Ivan Rabuzin

Ivan Rabuzin
Born March 27, 1921
Ključ (part of Novi Marof),
Kingdom of Serbs, Croats and Slovenes
Died December 18, 2008 (aged 87)
Varaždin, Republic of Croatia
Nationality Croatian
Known for Painting
Movement Naïve art

Ivan Rabuzin (27 March 1921 – 18 December 2008)[1] was a Croatian naïve artist.

Rabuzin's father was a miner, and Ivan was the sixth of his eleven children. Ivan worked as a carpenter for many years, and did not begin painting until 1956, when he was thirty-five years old.
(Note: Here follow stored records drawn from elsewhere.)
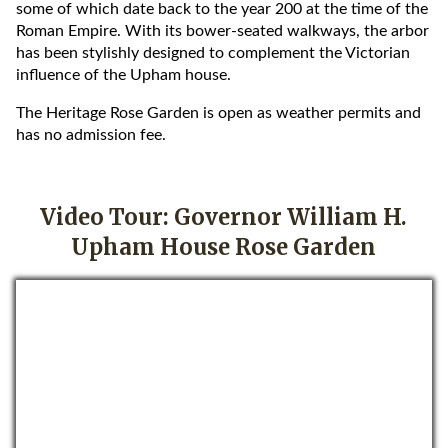
some of which date back to the year 200 at the time of the
Roman Empire. With its bower-seated walkways, the arbor
has been stylishly designed to complement the Victorian
influence of the Upham house.
The Heritage Rose Garden is open as weather permits and
has no admission fee.
Video Tour: Governor William H.
Upham House Rose Garden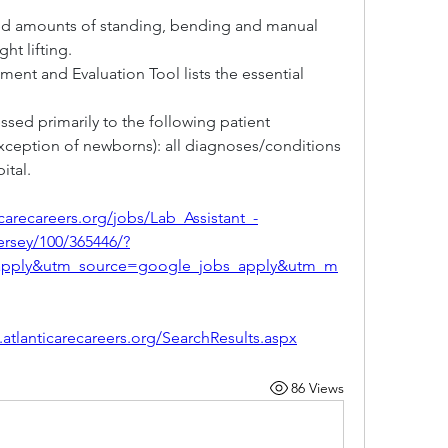
ed amounts of standing, bending and manual 
ht lifting.
ent and Evaluation Tool lists the essential 
sed primarily to the following patient 
exception of newborns): all diagnoses/conditions 
ital.
icarecareers.org/jobs/Lab_Assistant_-
rsey/100/365446/?
apply&utm_source=google_jobs_apply&utm_m
.atlanticarecareers.org/SearchResults.aspx
86 Views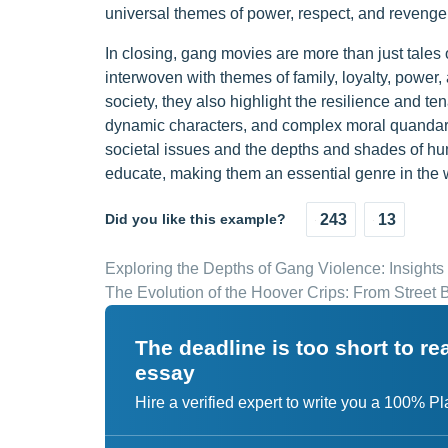
universal themes of power, respect, and revenge
In closing, gang movies are more than just tales o
interwoven with themes of family, loyalty, power, 
society, they also highlight the resilience and ten
dynamic characters, and complex moral quandaries
societal issues and the depths and shades of hum
educate, making them an essential genre in the 
Did you like this example?
243
13
Exploring the Depths of Gang Violence: Insights
The Evolution of the Hoover Crips: From Street 
The deadline is too short to r
essay
Hire a verified expert to write you a 100% P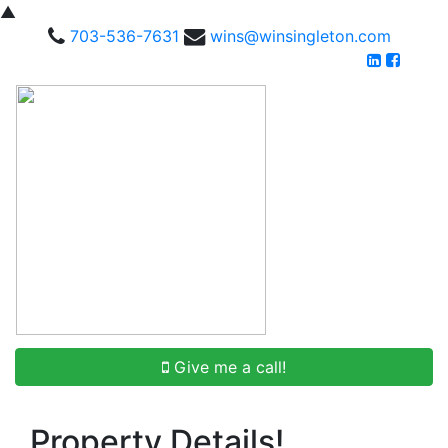
▲
703-536-7631
wins@winsingleton.com
Give me a call!
Property Details!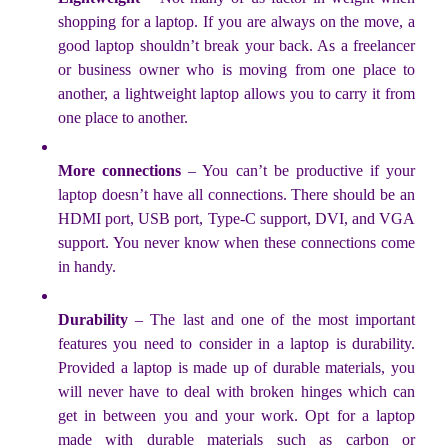
shopping for a laptop. If you are always on the move, a
good laptop shouldn’t break your back. As a freelancer
or business owner who is moving from one place to
another, a lightweight laptop allows you to carry it from
one place to another.
More connections
– You can’t be productive if your
laptop doesn’t have all connections. There should be an
HDMI port, USB port, Type-C support, DVI, and VGA
support. You never know when these connections come
in handy.
Durability
– The last and one of the most important
features you need to consider in a laptop is durability.
Provided a laptop is made up of durable materials, you
will never have to deal with broken hinges which can
get in between you and your work. Opt for a laptop
made with durable materials such as carbon or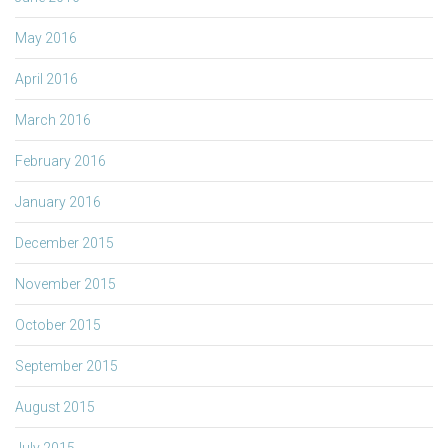
May 2016
April 2016
March 2016
February 2016
January 2016
December 2015
November 2015
October 2015
September 2015
August 2015
July 2015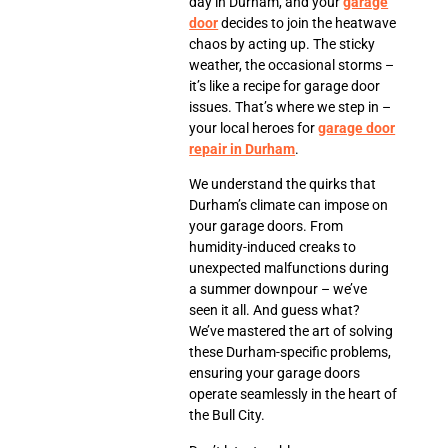
day in Durham, and your
garage
door
decides to join the heatwave
chaos by acting up. The sticky
weather, the occasional storms –
it’s like a recipe for garage door
issues. That’s where we step in –
your local heroes for
garage door
repair in Durham
.
We understand the quirks that
Durham’s climate can impose on
your garage doors. From
humidity-induced creaks to
unexpected malfunctions during
a summer downpour – we’ve
seen it all. And guess what?
We’ve mastered the art of solving
these Durham-specific problems,
ensuring your garage doors
operate seamlessly in the heart of
the Bull City.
He had little formal training as an artist, but his first exhibition of paintings proved successful and he changed careers, becoming a professional painter in 1962.[2]

Rabuzin's paintings included Avenue and My Homeland.[3] He was active in politics as a member of Croatian Democratic Union, and from 1993 to 1999 he was also a member of the Croatian Parliament (in the second and third assemblies). He took a stab at industrial design in the 1970s with a 500-piece run of the upscale Suomi tableware by Timo Sarpaneva that Rabuzin decorated for the German Rosenthal porcelain maker's Studio Linie.[4]

Rabuzin died 18 December 2008 in a hospital in Zagreb, Croatia.[1]